The NTSB investigators later determined that the group of wires contained 120-volt AC wires to the deck flood lights and the aft bilge pump.
The captain discharged three dry chemical fire extinguishers into the engine room, he did not close two access doors or two exhaust fan vents to the engine room, according to the NTSB.
“He tried to turn on the deck wash pump, but when he touched the power switch that was located near the platform, he received an electric shock that caused him to fall backwards – investigators later confirmed that the deck wash pump wiring was run separately from the sparking bundle of wires,” the report states.
Back at the wheelhouse, the captain tried to limit the fire’s spread by opening all the electrical breakers that provided electricity to the wheelhouse, which rendered all his bridge equipment, including his VHF radio, inoperable.
Using flashlights, the crew tried tossing sea water from 5-gallon buckets into the engine room for about 20 minutes, until they became exhausted. With the main diesel engine and generator still running, the captain and crew closed all doors and hatches to the house and engine room, except the two exhaust fan vents, and went to the bow of the boat because smoke had now filled the house.
The captain tried to call two other shrimp boats on his cell phone with now answers, then called his wife who eventually contacted the nearby boats. Finally the captain made a 911 call that connected to a local fire department, where a dispatcher routed his call to the Coast Guard District 8 command center at New Orleans at 10:31 p.m. before the cell phone went dead.
About the same time, the boat’s main engine and generator shut down. Coast Guard watchstanders dispatched 45-foot rescue boat was dispatched from the Pascagoula station, while the Lucky Angel crew had launched their life raft that was stowed on the wheelhouse, but the emergency position indicating radio beacon and life jackets inside the wheelhouse were now inaccessible due to the smoke and left on board.
The crew were recovered by the Coast Guard rescue boat at 11:27 p.m. The Lucky Angel continued to burn through the next day and sank Dec. 12 about 3.5 miles south of Horn Island, Miss.
No pre- or post-purchase survey of the Lucky Angel was commissioned, and the captain stated he had made no modifications to the electrical system of the boat, according to the NTSB, which could find no maintenance records for the vessel.
The Lucky Angel successfully completed a mandatory Coast Guard commercial fishing vessel dockside safety exam on May 9, 2017 and was not required to undergo its next exam until May 2022.
Since the main diesel and generator diesels continued to operate after the fire started, investigators concluded the source of ignition was electrical sparking seen by the captain.

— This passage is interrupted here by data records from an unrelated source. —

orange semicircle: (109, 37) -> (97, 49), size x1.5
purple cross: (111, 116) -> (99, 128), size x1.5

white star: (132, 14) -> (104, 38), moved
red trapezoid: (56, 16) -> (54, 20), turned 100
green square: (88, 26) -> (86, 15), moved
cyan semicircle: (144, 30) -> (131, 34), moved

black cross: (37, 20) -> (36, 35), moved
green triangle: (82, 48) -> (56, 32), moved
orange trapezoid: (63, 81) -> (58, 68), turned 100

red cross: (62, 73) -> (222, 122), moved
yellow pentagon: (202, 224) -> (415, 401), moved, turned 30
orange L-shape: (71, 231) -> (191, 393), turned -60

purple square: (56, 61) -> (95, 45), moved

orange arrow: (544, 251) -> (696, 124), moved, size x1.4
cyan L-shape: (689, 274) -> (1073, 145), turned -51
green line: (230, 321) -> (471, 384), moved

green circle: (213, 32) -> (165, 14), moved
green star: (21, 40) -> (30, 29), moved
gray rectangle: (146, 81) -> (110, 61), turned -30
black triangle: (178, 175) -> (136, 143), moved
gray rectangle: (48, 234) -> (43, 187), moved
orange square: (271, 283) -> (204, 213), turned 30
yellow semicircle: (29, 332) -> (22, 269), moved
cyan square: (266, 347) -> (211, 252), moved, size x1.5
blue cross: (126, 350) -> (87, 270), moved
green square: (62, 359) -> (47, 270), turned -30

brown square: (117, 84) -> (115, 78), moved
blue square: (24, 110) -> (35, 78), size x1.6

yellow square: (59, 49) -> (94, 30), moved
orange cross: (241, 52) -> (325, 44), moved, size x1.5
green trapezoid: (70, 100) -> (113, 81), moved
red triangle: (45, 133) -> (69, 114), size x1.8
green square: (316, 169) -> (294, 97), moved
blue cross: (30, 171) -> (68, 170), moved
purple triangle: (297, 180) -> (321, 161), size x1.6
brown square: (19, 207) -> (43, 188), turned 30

“If the wiring was original, dating back to 1968, it may have deteriorated due to decades of being subjected to the atmosphere and chemicals found in a hot engine room environment,” the report notes.
“Chafing from the material used to support the wiring, due to a vessel’s motion at sea or vibration from vessel machinery, could have also caused the wires’ insulation to fail. In either case, a failure in the floodlights and aft bilge pump wiring insulation likely caused arcing, which was the ignition source to the ensuing fire.”
The arcing likely ignited “nearby combustible material (such as fuel or lube oil, grease, rags, or even the insulation to the wiring) to initiate and sustain combustion, which obtained oxygen through open engine room vents,” the report says.
“The fire then likely spread from the engine room to other combustibles in the house of the Lucky Angel as evidenced by the smoke and flames in the picture taken of the fishing vessel on the day after the fire started. Eventually, damage from the engine room fire likely caused a failure in hoses or piping connected to a through-hull fitting for a sea water system that allowed water to enter the hull and sink the vessel.”